→ PROVIDED RECORDS

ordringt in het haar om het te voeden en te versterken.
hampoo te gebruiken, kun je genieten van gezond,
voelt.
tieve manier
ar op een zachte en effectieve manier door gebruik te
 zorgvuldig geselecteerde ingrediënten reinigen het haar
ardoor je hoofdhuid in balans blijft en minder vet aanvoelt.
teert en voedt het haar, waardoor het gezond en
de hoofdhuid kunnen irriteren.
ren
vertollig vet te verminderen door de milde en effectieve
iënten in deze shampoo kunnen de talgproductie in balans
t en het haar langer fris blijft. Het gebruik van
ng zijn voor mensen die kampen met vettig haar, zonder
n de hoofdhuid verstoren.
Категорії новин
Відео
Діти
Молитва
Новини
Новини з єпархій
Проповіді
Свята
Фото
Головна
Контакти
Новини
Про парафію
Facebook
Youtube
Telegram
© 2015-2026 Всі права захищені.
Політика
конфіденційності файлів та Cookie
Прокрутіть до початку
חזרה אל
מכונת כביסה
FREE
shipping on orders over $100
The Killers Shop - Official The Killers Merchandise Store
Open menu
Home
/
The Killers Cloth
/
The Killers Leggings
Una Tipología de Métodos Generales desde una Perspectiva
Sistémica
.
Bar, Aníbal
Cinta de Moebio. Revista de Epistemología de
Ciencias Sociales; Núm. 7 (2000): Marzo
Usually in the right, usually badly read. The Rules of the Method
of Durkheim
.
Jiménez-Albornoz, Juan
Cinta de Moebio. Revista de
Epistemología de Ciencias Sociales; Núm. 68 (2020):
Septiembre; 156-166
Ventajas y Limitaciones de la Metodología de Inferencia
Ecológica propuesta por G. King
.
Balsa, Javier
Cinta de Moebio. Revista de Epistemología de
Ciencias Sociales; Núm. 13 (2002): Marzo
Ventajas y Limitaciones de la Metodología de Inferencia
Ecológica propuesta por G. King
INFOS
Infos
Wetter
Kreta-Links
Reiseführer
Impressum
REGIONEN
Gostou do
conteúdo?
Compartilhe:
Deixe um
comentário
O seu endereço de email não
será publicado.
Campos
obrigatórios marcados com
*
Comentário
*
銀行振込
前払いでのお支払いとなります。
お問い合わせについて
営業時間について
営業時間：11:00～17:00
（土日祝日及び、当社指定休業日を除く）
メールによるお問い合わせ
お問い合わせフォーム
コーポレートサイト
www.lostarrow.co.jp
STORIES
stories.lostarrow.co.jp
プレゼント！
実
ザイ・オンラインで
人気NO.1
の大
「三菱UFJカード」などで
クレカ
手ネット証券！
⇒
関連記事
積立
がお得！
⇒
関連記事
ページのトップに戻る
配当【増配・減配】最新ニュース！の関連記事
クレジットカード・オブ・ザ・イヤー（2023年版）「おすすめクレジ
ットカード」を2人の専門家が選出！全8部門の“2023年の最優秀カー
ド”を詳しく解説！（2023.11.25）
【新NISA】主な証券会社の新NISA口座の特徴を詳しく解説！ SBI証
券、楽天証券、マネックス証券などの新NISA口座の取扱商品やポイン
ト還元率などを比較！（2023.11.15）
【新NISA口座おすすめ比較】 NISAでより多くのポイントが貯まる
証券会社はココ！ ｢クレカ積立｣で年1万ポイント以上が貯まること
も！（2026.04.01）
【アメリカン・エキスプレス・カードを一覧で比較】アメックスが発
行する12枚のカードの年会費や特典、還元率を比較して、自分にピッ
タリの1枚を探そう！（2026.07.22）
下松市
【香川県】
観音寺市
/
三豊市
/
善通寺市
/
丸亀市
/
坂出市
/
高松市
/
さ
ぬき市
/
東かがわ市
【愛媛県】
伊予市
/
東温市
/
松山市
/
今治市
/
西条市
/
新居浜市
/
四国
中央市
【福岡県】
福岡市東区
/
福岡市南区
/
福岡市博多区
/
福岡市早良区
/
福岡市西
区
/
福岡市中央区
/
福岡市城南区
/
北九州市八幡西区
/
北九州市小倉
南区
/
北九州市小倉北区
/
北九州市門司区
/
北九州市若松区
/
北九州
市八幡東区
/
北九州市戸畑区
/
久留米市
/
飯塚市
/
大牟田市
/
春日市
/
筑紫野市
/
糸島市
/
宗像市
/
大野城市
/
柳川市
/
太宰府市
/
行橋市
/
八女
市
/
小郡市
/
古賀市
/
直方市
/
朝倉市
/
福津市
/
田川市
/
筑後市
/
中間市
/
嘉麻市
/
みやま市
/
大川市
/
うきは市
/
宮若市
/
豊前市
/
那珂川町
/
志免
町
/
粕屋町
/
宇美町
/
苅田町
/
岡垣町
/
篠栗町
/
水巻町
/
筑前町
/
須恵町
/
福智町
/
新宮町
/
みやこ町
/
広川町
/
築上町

→ TASK
Please return every line of the records that contains the word "blijft".

→ OUTPUT
ardoor je hoofdhuid in balans blijft en minder vet aanvoelt.
t en het haar langer fris blijft. Het gebruik van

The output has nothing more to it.